Wild bees and hoverflies respond differently to urbanisation, human population density and urban form

Cite this dataset

Persson, Anna; Ekroos, Johan; Olsson, Peter; Smith, Henrik (2021). Wild bees and hoverflies respond differently to urbanisation, human population density and urban form [Dataset]. Dryad. https://doi.org/10.5061/dryad.jdfn2z3b0

Abstract

While urbanisation contributes to global biodiversity declines, flower-rich urban habitats may provide beneficial pollinator habitats. We investigated the potential of urban residential areas to contribute to pollinator diversity by analysing wild bee and hoverfly species richness and composition of species assemblages of summer-active species, sampled in 53 gardens across urban and rural landscapes of Malmö, the regional capital of Sweden’s southernmost county. Species richness differed between urban and rural gardens, and between four urban residential types (ranging from low human density and high vegetation cover, to high human density and low vegetation cover), and taxonomic groups responded differently. Solitary bee species richness was higher in urban than rural gardens, driven by a higher richness in low-density urban gardens compared to both high-density urban gardens and rural gardens. In contrast, bumblebee species richness was higher in rural than urban gardens, whereas differences among the urban types were less clear. Hoverfly species richness was consistently higher in rural gardens than any urban garden type. Species richness of all groups was negatively related to human population density at the landscape scale (radius 500 m), but unrelated to vegetation cover. This indicates that population density affects pollinator habitat quality through associated green space management and design. Rural and urban wild bee species assemblages consisted of different species (significant species turnover), whereas urban hoverfly assemblages were a subset of rural ones (significant nestedness).

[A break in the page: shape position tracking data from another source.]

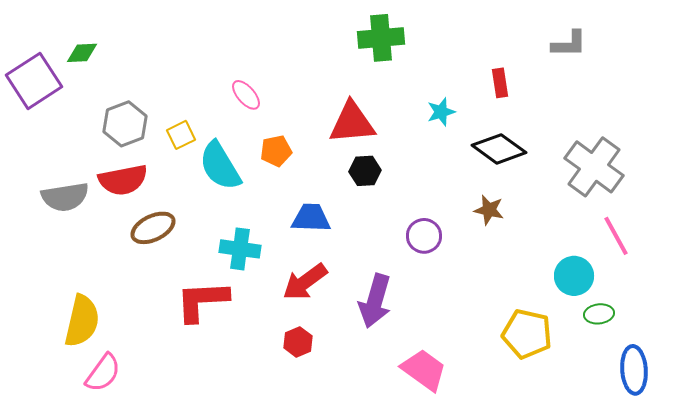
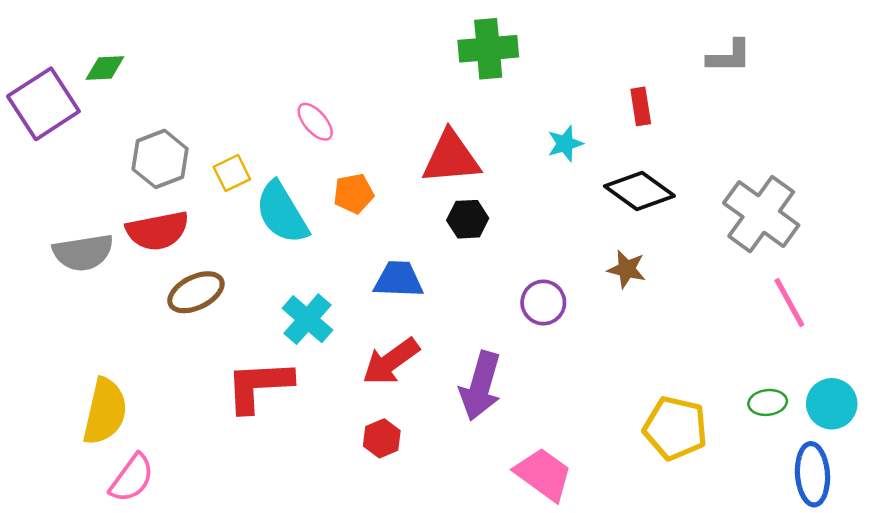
cyan cross: (240, 249) -> (307, 319), turned 33
cyan circle: (574, 276) -> (832, 404), moved

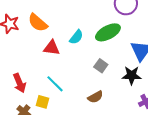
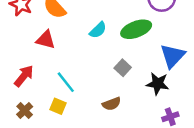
red triangle: (52, 48) -> (46, 40), moved
red arrow: (19, 83) -> (24, 76), turned -126
yellow square: (43, 102) -> (58, 106), moved

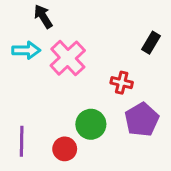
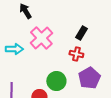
black rectangle: (151, 43) -> (81, 33), moved
cyan arrow: (26, 50) -> (14, 49), moved

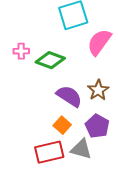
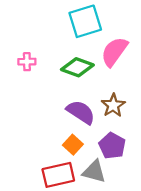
green diamond: (50, 60) -> (77, 67), moved

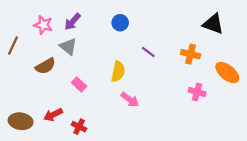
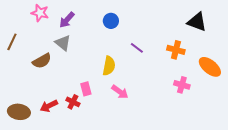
pink star: (43, 25) -> (40, 13), moved
pink rectangle: (79, 84) -> (86, 89), moved, turned 32
red cross: (79, 127) -> (73, 102), moved

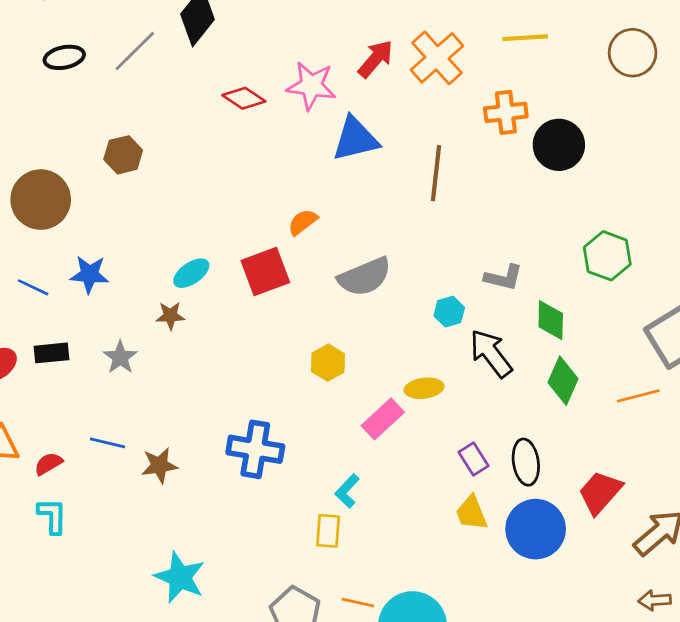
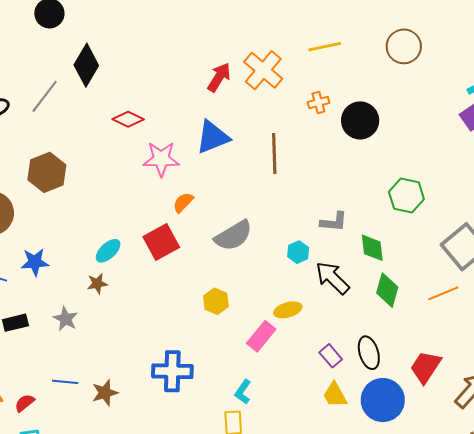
pink star: (311, 86) -> (161, 159), moved
orange cross: (506, 112) -> (318, 102), size x0.7
brown hexagon: (123, 155) -> (47, 172), size x1.4

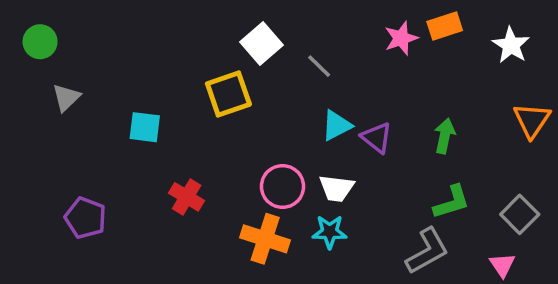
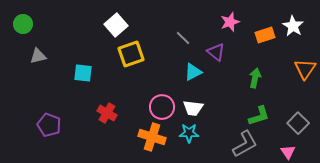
orange rectangle: (445, 26) -> (265, 35), moved
white square: (262, 43) -> (116, 25), moved
gray triangle: (66, 98) -> (38, 56), turned 30
purple triangle: (377, 138) -> (216, 52), moved

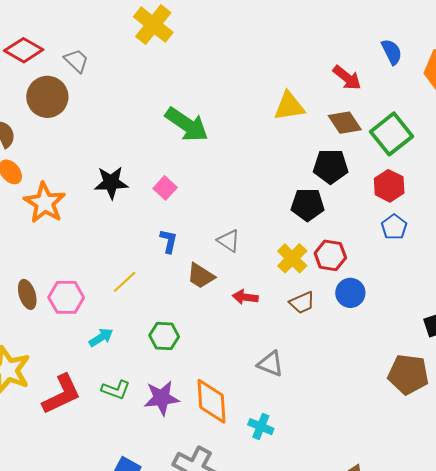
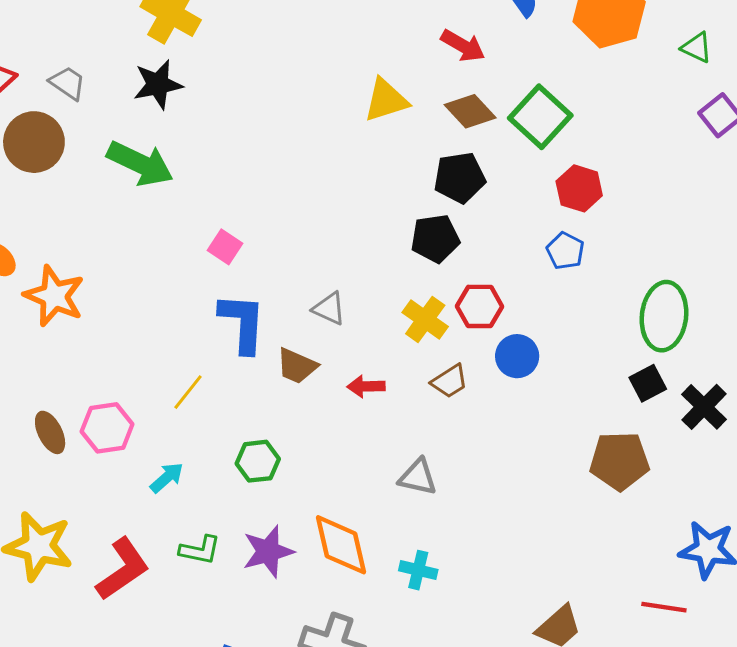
green arrow: (187, 125) -> (140, 164), moved
black star: (111, 183) -> (158, 84), moved
red hexagon: (389, 186) -> (579, 188), moved
blue L-shape: (169, 241) -> (242, 323), size x1.8

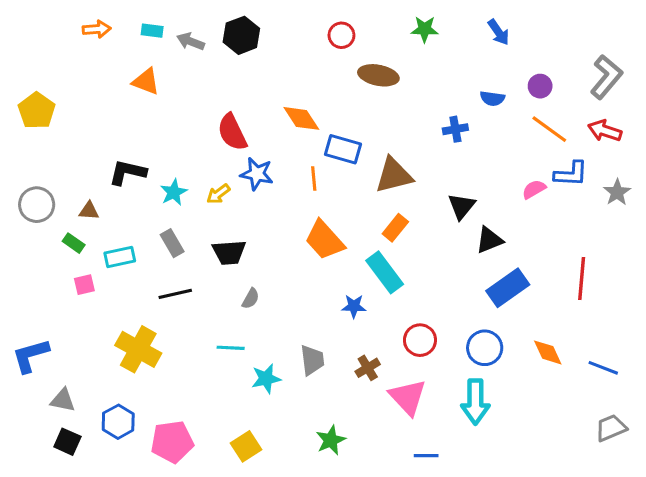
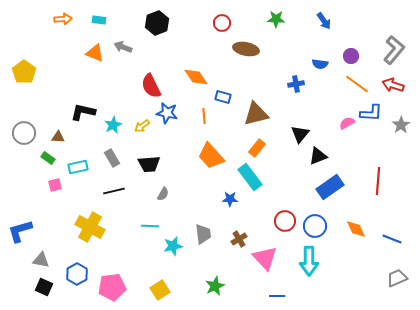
gray arrow: (191, 41) -> (123, 47), moved
blue rectangle: (343, 149) -> (223, 97), size x0.7
red circle: (420, 340) -> (285, 221), moved

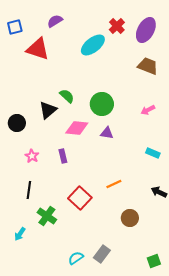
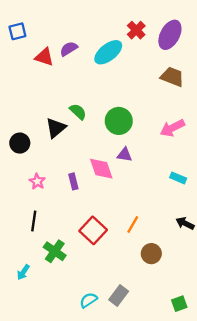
purple semicircle: (55, 21) -> (69, 49), moved
red triangle: (38, 49) -> (44, 57), size x0.7
pink arrow: (148, 110) -> (172, 128), size x1.5
pink diamond: (77, 128) -> (101, 169), moved, turned 65
orange line: (114, 184) -> (133, 225), moved, turned -35

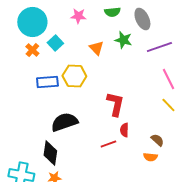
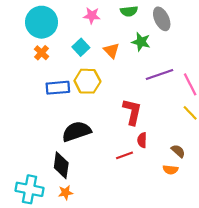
cyan square: (55, 43) -> (81, 47), moved
purple line: (159, 47) -> (160, 75), moved

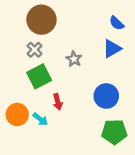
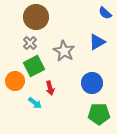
blue semicircle: (117, 23) -> (105, 13), moved
gray star: (74, 59) -> (64, 51), size x1.5
orange circle: (17, 115) -> (15, 81), moved

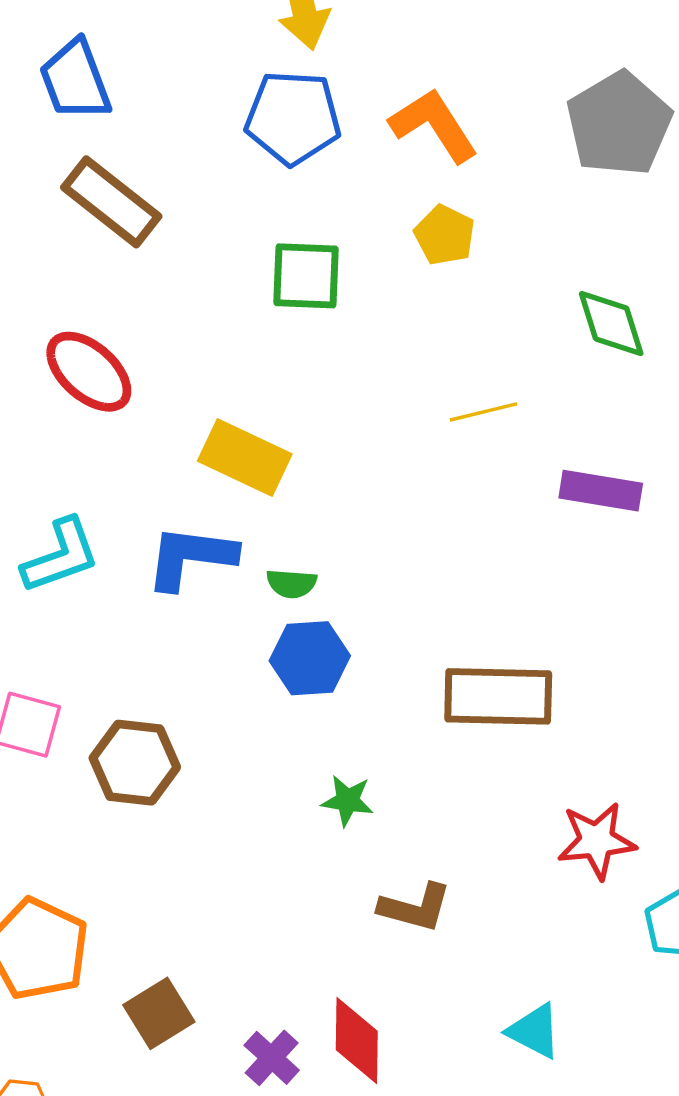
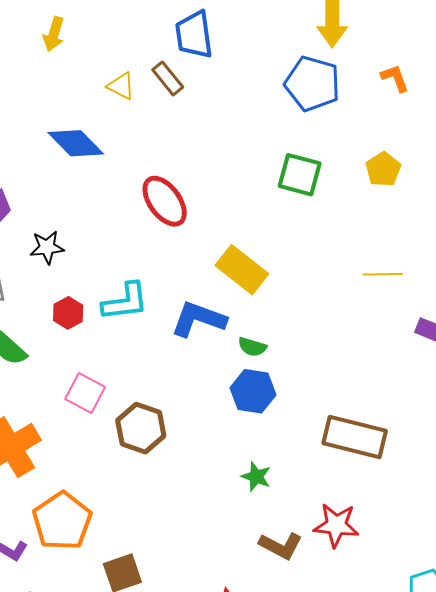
orange L-shape: (434, 125) -> (395, 78), moved, size x0.6
brown rectangle: (111, 202) -> (168, 78), moved, size x0.6
red star: (597, 841) -> (336, 525), moved

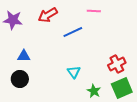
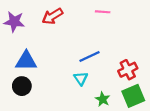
blue line: (73, 32) -> (90, 57), moved
blue triangle: (24, 56) -> (26, 61), size x1.5

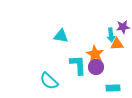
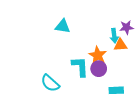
cyan triangle: (61, 36) -> (63, 26), moved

Species nestedness of hoverflies, but not bees, increased with human population density. We show that urban areas can complement the regional wild bee species pool, mainly caused by large variation in tenure and management at small spatial scales, while urbanisation drives a systematic loss of hoverfly species. We suggest alternatives to improve dense residential areas for pollinators.

Methods

We surveyed pollinators in residential gardens of neighbourhoods that differed qualitatively in morphological type relevant to urban planning, as well as quantitatively in vegetation cover and human population density at spatial scales relevant for pollinators. We focused on wild bees (Apoidea) and hoverflies (Syrphidae) but also included soldier flies (Stratiomyidae), because although often not treated as pollinators they have a similar life history to hoverflies.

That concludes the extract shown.